Pennes notes that this change could also be of particular importance to the ASM sector, as it recognises the industry as a legitimate form of employment for the first time.

“The 2016 mining act and its subsequent regulations, 22 of them in 2017-2018, has, primarily, recognised ASM as a legitimate economic activity, and acknowledged that ‘informal’ does not mean ‘illegal’,” says Pennes. “This very positive first step paves the way for meaningful support. It is part of a new vision, embedded in the 2016 mining policy, to increase the overall mining sector’s contribution to GDP from 1% to 10% by 2030.”

Yet challenges remain surrounding the distribution and accessibility of this licence; it is all well and good saying that ASM will be more widely accepted, but communicating that to all of the relevant parties, and ensuring it is respected in practice, are very different matters.

“The government still needs to communicate this and inform the miners,” explains Pennes. “In many mining districts, such as Migori and Taita Taveta, local government often continues to set unreasonably high taxes to miners.”

Overseas involvement

Beyond the domestic challenges affecting Kenya’s ASM sector, international involvement provides both opportunities and pressure for the fledgling industry. For instance, the Global Environment Facility, through its Global Opportunities for Long-term Development (GOLD) programme, is looking to address the risk of mercury poisoning in ASM operations. The international body has committed $45.2m towards removing the need to use mercury from ASM sites.

Projects such as these have obvious economic and practical potential, not least because they can draw on international support for, or at least interest in, addressing some of the challenges that affect ASM. The GOLD programme, for instance, expects to raise over $135m in additional funding from national governments, private companies, and other international bodies. 

This money could provide a level of financial muscle that individual ASM sectors, such as those in Kenya, simply cannot provide for themselves. Yet there is a concern with all of these international projects that they could create situations where local miners are reliant on foreign and cross-border aid to complete their work, which would create an imbalanced power dynamic, and could set a worrying precedent. 

This is especially concerning in Kenya, where the recent update to the mining act looked to explicitly empower Kenyans involved in mining, either in government or private individuals. This has been done through measures such as a requirement for mines of a certain size to have one-fifth of their shares available to purchase on local stock exchanges, available for local people to purchase.

“Each ASM mineral is different,” says Pennes, who went on to explain how, at least in the short term, these kinds of international investments could be a necessity if the Kenyan ASM sector is to grow. “Development minerals have a direct link with, and contribution to, Kenya’s construction/infrastructure sector.

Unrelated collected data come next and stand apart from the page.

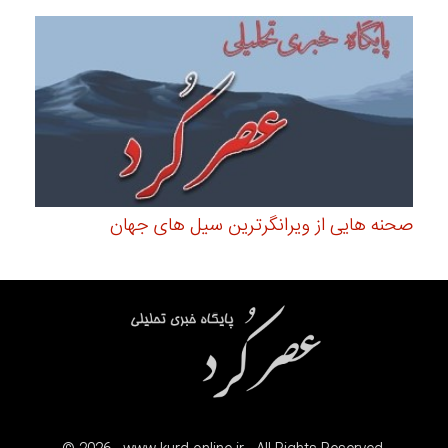
صحنه هایی از ویرانگرترین سیل های جهان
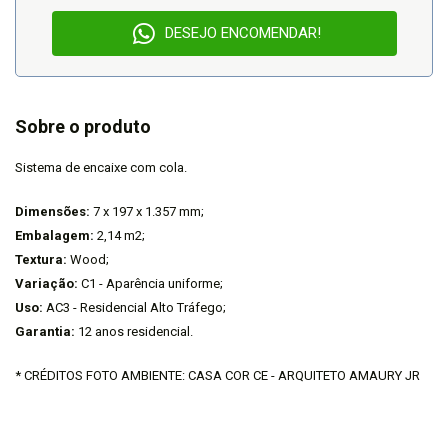
DESEJO ENCOMENDAR!
Sobre o produto
Sistema de encaixe com cola.
Dimensões:
7 x 197 x 1.357 mm;
Embalagem:
2,14 m2;
Textura:
Wood;
Variação:
C1 - Aparência uniforme;
Uso:
AC3 - Residencial Alto Tráfego;
Garantia:
12 anos residencial.
* CRÉDITOS FOTO AMBIENTE: CASA COR CE - ARQUITETO AMAURY JR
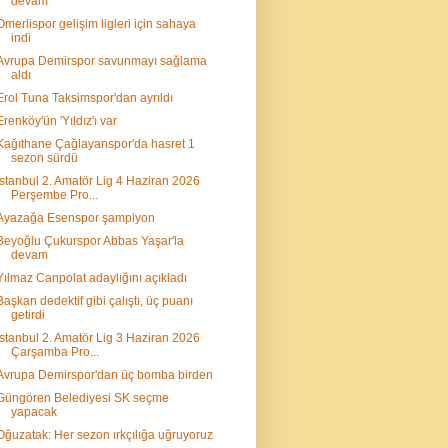
devam
Ömerlispor gelişim ligleri için sahaya
indi
Avrupa Demirspor savunmayı sağlama
aldı
Erol Tuna Taksimspor'dan ayrıldı
Erenköy'ün 'Yıldız'ı var
Kağıthane Çağlayanspor'da hasret 1
sezon sürdü
İstanbul 2. Amatör Lig 4 Haziran 2026
Perşembe Pro...
Ayazağa Esenspor şampiyon
Beyoğlu Çukurspor Abbas Yaşar'la
devam
Yılmaz Canpolat adaylığını açıkladı
Başkan dedektif gibi çalıştı, üç puanı
getirdi
İstanbul 2. Amatör Lig 3 Haziran 2026
Çarşamba Pro...
Avrupa Demirspor'dan üç bomba birden
Güngören Belediyesi SK seçme
yapacak
Oğuzatak: Her sezon ırkçılığa uğruyoruz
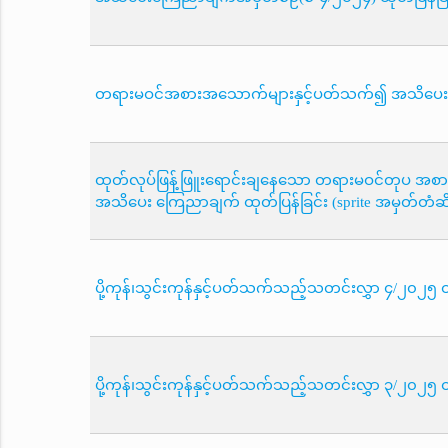
တရားမဝင်အစားအသောက်များနှင့်ပတ်သက်၍ အသိပေးကြ
ထုတ်လုပ်ဖြန့်ဖြူးရောင်းချနေသော တရားမဝင်တုပ အ
အသိပေး ကြေညာချက် ထုတ်ပြန်ခြင်း (sprite အမှတ်တံဆိပ
ပို့ကုန်၊သွင်းကုန်နှင့်ပတ်သက်သည့်သတင်းလွှာ ၄/၂၀၂၅ ထ
ပို့ကုန်၊သွင်းကုန်နှင့်ပတ်သက်သည့်သတင်းလွှာ ၃/၂၀၂၅ ထ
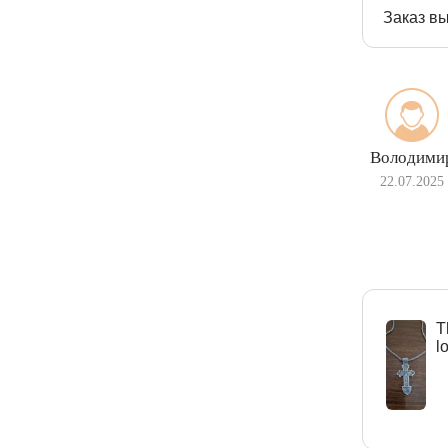
Заказ вы
Володими
22.07.2025
Т
l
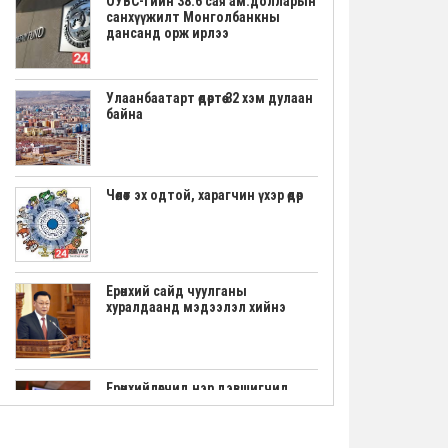
ОУВС-гийн 38.6 сая ам.долларын
санхүүжилт Монголбанкны
дансанд орж ирлээ
Улаанбаатарт өдөртөө 32 хэм дулаан
байна
Чөлөөт эх одтой, харагчин үхэр өдөр
Ерөнхий сайд чуулганы
хуралдаанд мэдээлэл хийнэ
Ерөнхийлөгчид нэр дэвшигчид
маргааш үнэмлэхээ гардана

“To provide upscaling opportunities for miners can definitely create economic spin-offs to the industrial sector at large. Gold is likely to remain grounded on raw exports, but financial support can open up small-scale exploration, as Kenya has a nascent, though vibrant, well-capitalised, mid-scale mining sector,” Pennes continued. “Gemstones are unlikely to develop the industrial sector directly, but they can integrate a rich sub-regional market with effective outlets in the tourism industry, for example.

“In any case, Kenya ASM does need grants to overcome the land situation – all land in Kenya is private except protected areas – and to scale up techniques and technologies.”